As with the previous advice, call HMRC direct on one of the numbers from their contact page, or get in touch with us.
Spelling & Grammar
Many of these scammers are off-shore, and English is not their first language. Look for spelling and grammar mistakes in the email, letter or text message you receive.
Also, look at the type of language being used. HMRC write in a very particular style, and you will likely notice a difference in the way the correspondence has been written.
Sometimes this can be perfect though, so don’t use this as your only guide.
Whilst scammers may have your name, business name and address, it is unlikely that they have much more than this.
HMRC will often include things such as your unique tax reference and other key identifiers that the scammers would not have access to.

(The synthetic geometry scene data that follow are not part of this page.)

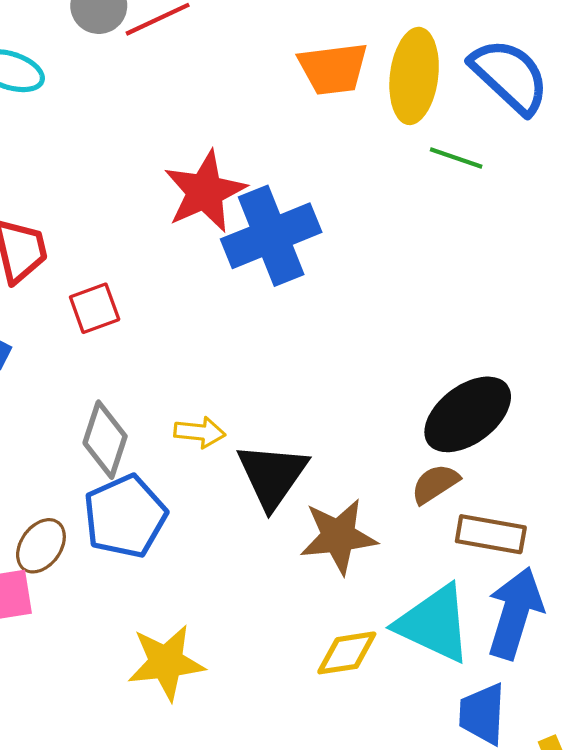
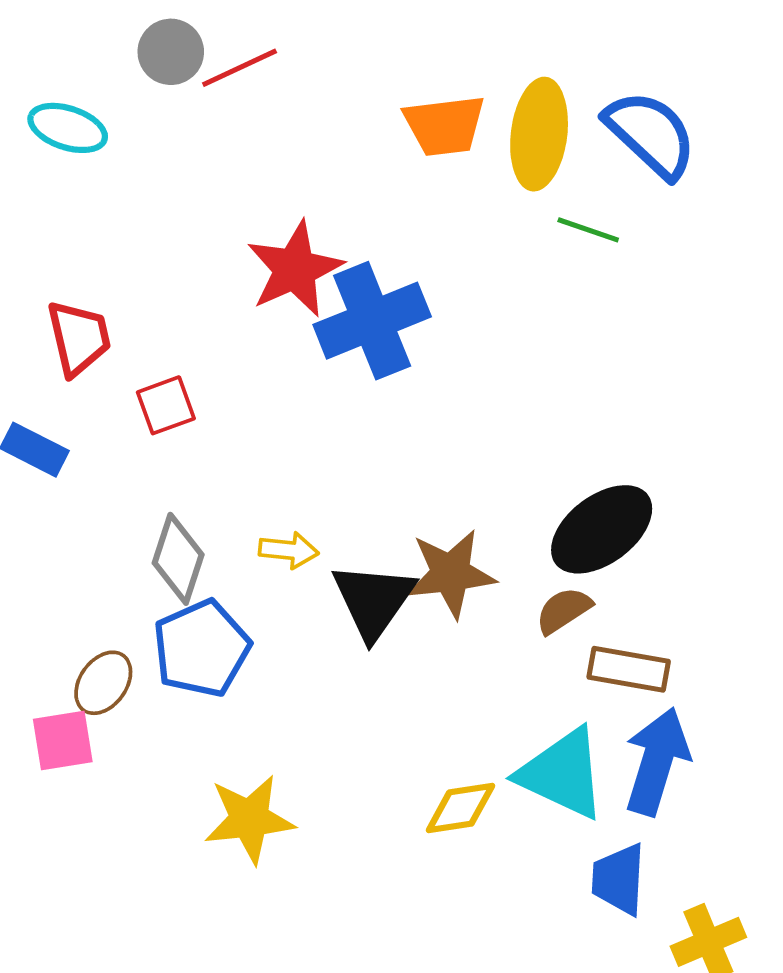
brown star: (338, 536) -> (451, 574), moved

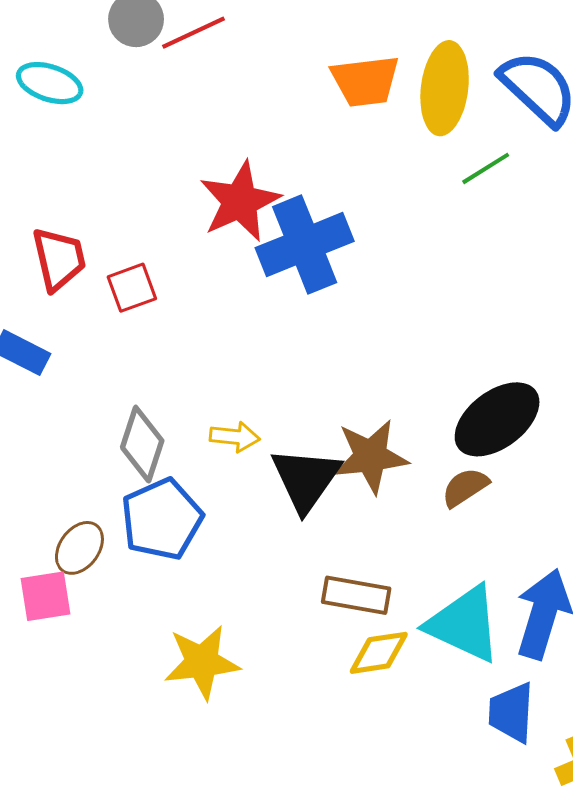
green line: (588, 230) -> (486, 168), turned -51
red square: (166, 405) -> (132, 288), moved
brown rectangle: (629, 669) -> (356, 595), moved

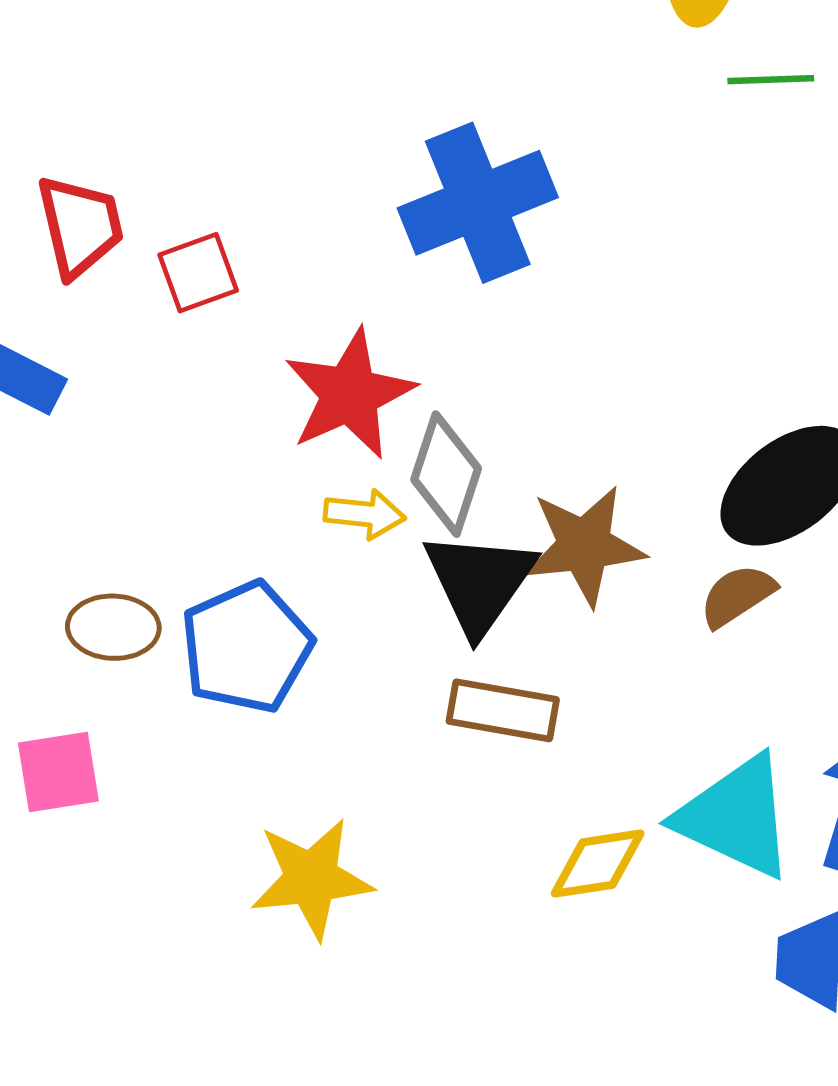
green line: (486, 168) -> (771, 80), turned 30
red star: (240, 201) -> (350, 394), moved
gray diamond: (142, 444) -> (446, 474), moved
brown ellipse: (79, 548) -> (113, 627), moved, turned 56
brown rectangle: (356, 595) -> (503, 710), moved

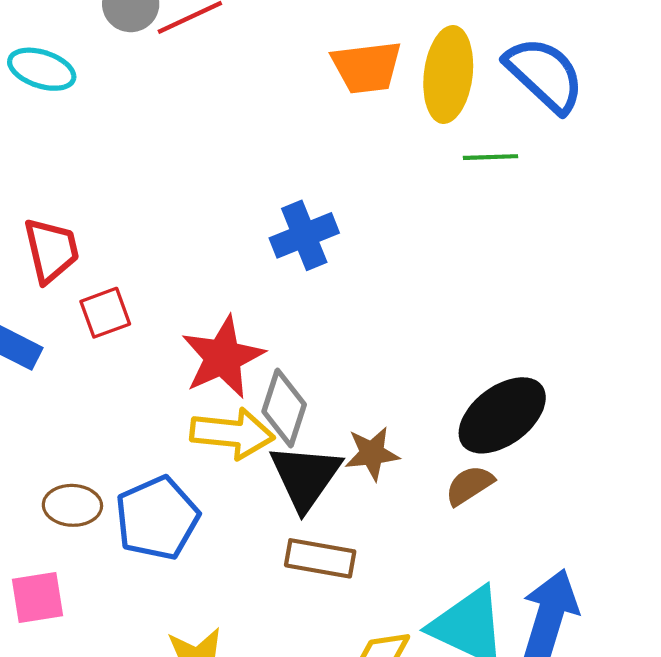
blue cross: (478, 203) -> (304, 235), size x0.7
red square: (198, 273) -> (105, 313), moved
yellow arrow: (365, 514) -> (232, 433), size x1.6
brown star: (584, 546) -> (372, 453), size x0.7

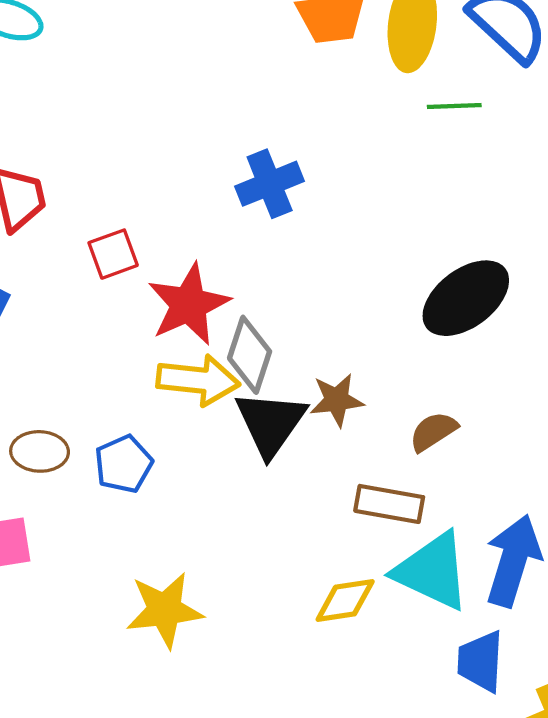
red square: (105, 313) -> (113, 254), moved
black ellipse: (502, 415) -> (466, 298), moved
blue pentagon: (157, 518) -> (124, 464), size x0.7
brown rectangle: (320, 558) -> (389, 504), moved

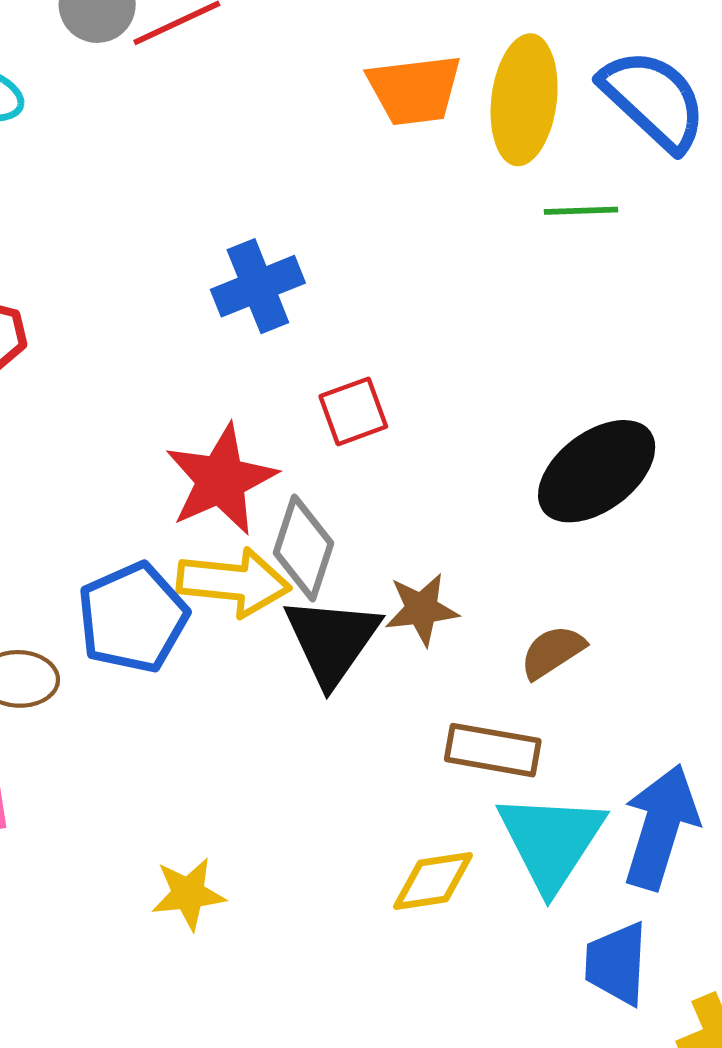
blue cross: (270, 184) -> (258, 286), moved
red square: (113, 254) -> (353, 411), moved
blue pentagon: (124, 464) -> (133, 618), moved, size x1.4
cyan triangle: (432, 571) -> (551, 841), turned 38
yellow star: (165, 610) -> (188, 894), size x0.7

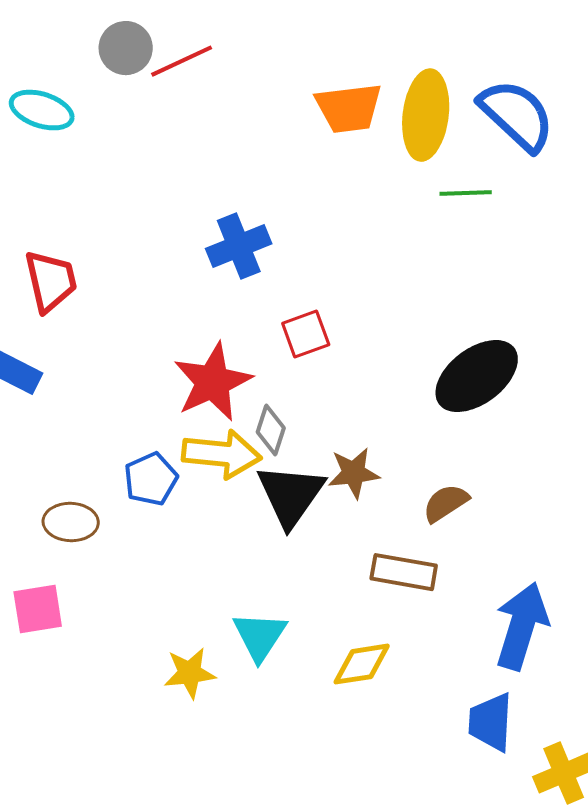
gray diamond: (303, 548) -> (271, 430), size x0.7
blue pentagon: (133, 618) -> (151, 479), size x0.7
cyan triangle: (551, 841) -> (260, 636), moved, size x0.7

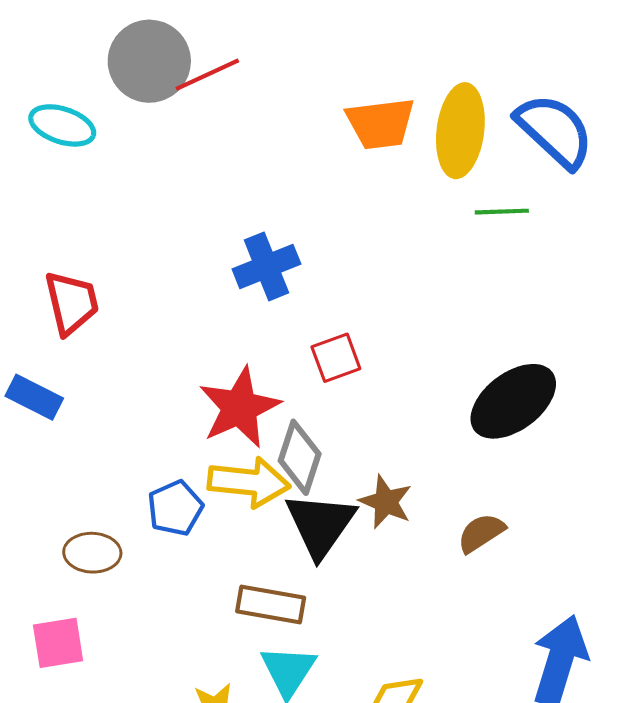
gray circle: (126, 48) -> (149, 61), size x1.5
gray diamond: (271, 430) -> (300, 457), size x1.4
brown star: (354, 473) -> (386, 502), turned 30
brown rectangle: (404, 572) -> (271, 605), moved

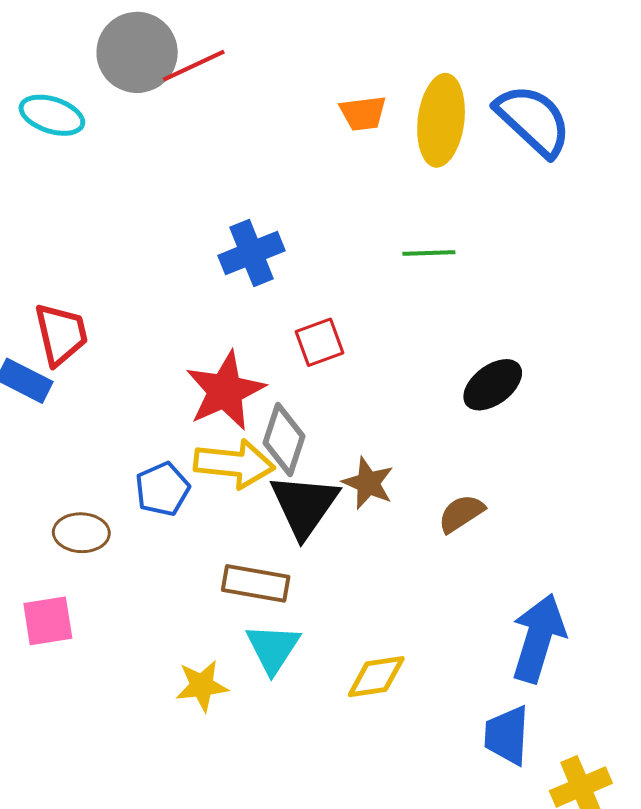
orange trapezoid: (381, 123) -> (363, 113), size x0.7
green line: (502, 212) -> (429, 253), moved
red trapezoid: (72, 303) -> (61, 334), moved
black ellipse: (513, 401) -> (493, 385), size x0.7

If the correspondence is lacking this detail, treat it with extra caution.
Email ‘From’ Field
When scammers send an email, they can dictate who appears in the ‘From’ field to make it look like it’s from HMRC. However, with most email clients, you can click on this to reveal the actual address. If it is a scammer, these will often appear as unusual addresses and not from a .gov.uk domain.
Always check what the sender’s actual email address is.
What to Do
If you suspect that you have received an HMRC scam, you can report it to HMRC by forwarding the email or text message to firstname.lastname@example.org. Please also feel free to let us know so that we can warn our clients.
You should also contact your bank or credit card provider immediately if you have provided any payment details to the scammer.